As Ryan grew older he turned his attention to books more, and spent less time in the yard playing games; though because the house was so small, and the pain his mother experienced was so great, he preferred to spend most of his time reading, out in the fort he made amongst the trees. He performed less and less for her, and rarely drew her a picture after he entered high school, but his gift of flowers scattered throughout the house had become a family tradition that neither son nor mother could bear to abandon. Though, for Ryan at least, he took less pleasure in giving them, because he saw the happiness they brought his mother was very short-lived. Flowers didn’t solve her problems.
There were periods when Deirdre left the house for a night or two, leaving Ryan to take care of himself. He didn’t ask questions when she’d return, though she was clearly hungover and smelled of alcohol. One time she was gone for several days, and he learned later that she had been taken to the hospital—that she had nearly died—but he wasn’t given much more information about it other than that. A neighbor came to stay with him until his mother returned home. For several weeks after that incident, she was like a new person. She hugged him, and told him how much she loved him, which she hadn’t done in quite some time. She also noticed and appreciated little details about life which had previously always escaped her, and she commented upon these things in an exaggerated and dramatic way, and exclaimed how grateful she was for everything! For Ryan, her new attitude was refreshing and surprising, and a little entertaining. They both enjoyed each other a lot during this period, though it too was short-lived; and soon things returned to normal again.

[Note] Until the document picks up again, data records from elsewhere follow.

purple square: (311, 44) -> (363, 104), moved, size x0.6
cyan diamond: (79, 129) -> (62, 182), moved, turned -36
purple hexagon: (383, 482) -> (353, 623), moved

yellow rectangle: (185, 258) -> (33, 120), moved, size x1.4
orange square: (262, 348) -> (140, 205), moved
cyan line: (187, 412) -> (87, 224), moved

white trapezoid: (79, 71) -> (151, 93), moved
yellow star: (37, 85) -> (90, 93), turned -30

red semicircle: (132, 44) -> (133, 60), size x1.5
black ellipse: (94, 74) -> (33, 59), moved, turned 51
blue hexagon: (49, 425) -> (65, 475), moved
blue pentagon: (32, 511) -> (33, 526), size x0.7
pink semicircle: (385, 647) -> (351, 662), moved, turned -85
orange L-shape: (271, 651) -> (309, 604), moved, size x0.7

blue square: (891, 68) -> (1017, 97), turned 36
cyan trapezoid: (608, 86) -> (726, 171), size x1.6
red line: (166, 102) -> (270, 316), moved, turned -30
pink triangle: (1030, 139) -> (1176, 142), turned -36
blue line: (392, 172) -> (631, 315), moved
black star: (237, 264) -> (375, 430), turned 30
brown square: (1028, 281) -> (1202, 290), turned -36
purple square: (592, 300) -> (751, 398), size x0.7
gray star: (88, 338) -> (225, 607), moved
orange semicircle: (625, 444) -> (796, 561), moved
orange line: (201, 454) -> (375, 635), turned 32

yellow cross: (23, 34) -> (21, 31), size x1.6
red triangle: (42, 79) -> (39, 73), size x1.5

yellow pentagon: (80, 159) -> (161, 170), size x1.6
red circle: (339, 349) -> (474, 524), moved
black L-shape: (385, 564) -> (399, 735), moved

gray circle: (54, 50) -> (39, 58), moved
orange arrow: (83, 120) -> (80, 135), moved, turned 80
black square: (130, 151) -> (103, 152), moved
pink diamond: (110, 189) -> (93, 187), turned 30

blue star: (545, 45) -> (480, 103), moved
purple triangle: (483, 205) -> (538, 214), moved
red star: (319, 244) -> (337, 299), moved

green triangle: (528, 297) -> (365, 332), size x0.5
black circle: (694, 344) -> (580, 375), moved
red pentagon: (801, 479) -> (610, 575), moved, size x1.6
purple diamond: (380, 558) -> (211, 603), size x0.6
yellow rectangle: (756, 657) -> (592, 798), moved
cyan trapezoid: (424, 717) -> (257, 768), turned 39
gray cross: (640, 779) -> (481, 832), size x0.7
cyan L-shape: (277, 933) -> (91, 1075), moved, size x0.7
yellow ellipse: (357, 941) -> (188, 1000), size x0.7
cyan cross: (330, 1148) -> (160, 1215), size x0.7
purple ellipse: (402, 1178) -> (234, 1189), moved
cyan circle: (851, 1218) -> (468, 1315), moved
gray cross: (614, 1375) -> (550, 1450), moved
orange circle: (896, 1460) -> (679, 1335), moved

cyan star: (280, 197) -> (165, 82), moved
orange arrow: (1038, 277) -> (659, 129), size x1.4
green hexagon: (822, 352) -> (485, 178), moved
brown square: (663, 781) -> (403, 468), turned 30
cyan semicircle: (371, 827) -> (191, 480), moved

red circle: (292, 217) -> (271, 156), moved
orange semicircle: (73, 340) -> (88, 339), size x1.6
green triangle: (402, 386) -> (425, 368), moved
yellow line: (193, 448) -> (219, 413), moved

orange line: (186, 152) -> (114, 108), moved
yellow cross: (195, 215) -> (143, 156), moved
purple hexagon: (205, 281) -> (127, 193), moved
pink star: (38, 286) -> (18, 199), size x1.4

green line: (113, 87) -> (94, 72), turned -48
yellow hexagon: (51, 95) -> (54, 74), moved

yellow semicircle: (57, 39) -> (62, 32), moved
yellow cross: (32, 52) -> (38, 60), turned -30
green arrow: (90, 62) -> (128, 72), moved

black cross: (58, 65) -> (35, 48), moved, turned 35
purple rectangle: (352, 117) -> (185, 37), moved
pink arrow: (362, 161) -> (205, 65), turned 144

In his senior year, Ryan got a job working in the kitchen at Café Diamandis, owned by Apollo and Lilian Diamandis, parents of Mark, one of his classmates. Mark also worked there and helped get him the job, which Ryan appreciated the most because it gave him a good excuse to get out of the house, and away from the confusing and complicated emotions he felt towards his mom. At work he also became good friends with another classmate—Josh Davidson.
Nature is always looking for ways to heal; similarly, Ryan’s nature unconsciously sought out ways to heal the pain and suffering that he experienced. In Josh, Ryan saw an example of the wholeness and health that he wanted for himself; so he was drawn irresistibly to that. He looked for any excuse to be near Josh, to watch him and learn from him. I don’t believe that Ryan did this consciously, nor do I think he was aware of the reasons, but somewhere deep inside him, I think he believed that Josh could show him the way to a new and better life. In this way, Ryan awakened and opened to the idea of a God, and the possibility that there is a God who might be able to help him. How he made the leap from Josh to God, I can’t say exactly; perhaps it was an intuitive understanding of a connection between health and wholeness, and God. So that when he saw Josh, he also perceived the source of Josh’s health and wholeness—that Josh wasn’t responsible for his own mental and emotional health, but rather enjoyed these as a gift. But if they were a gift, and he came to believe that they were, from where did they come, or from who?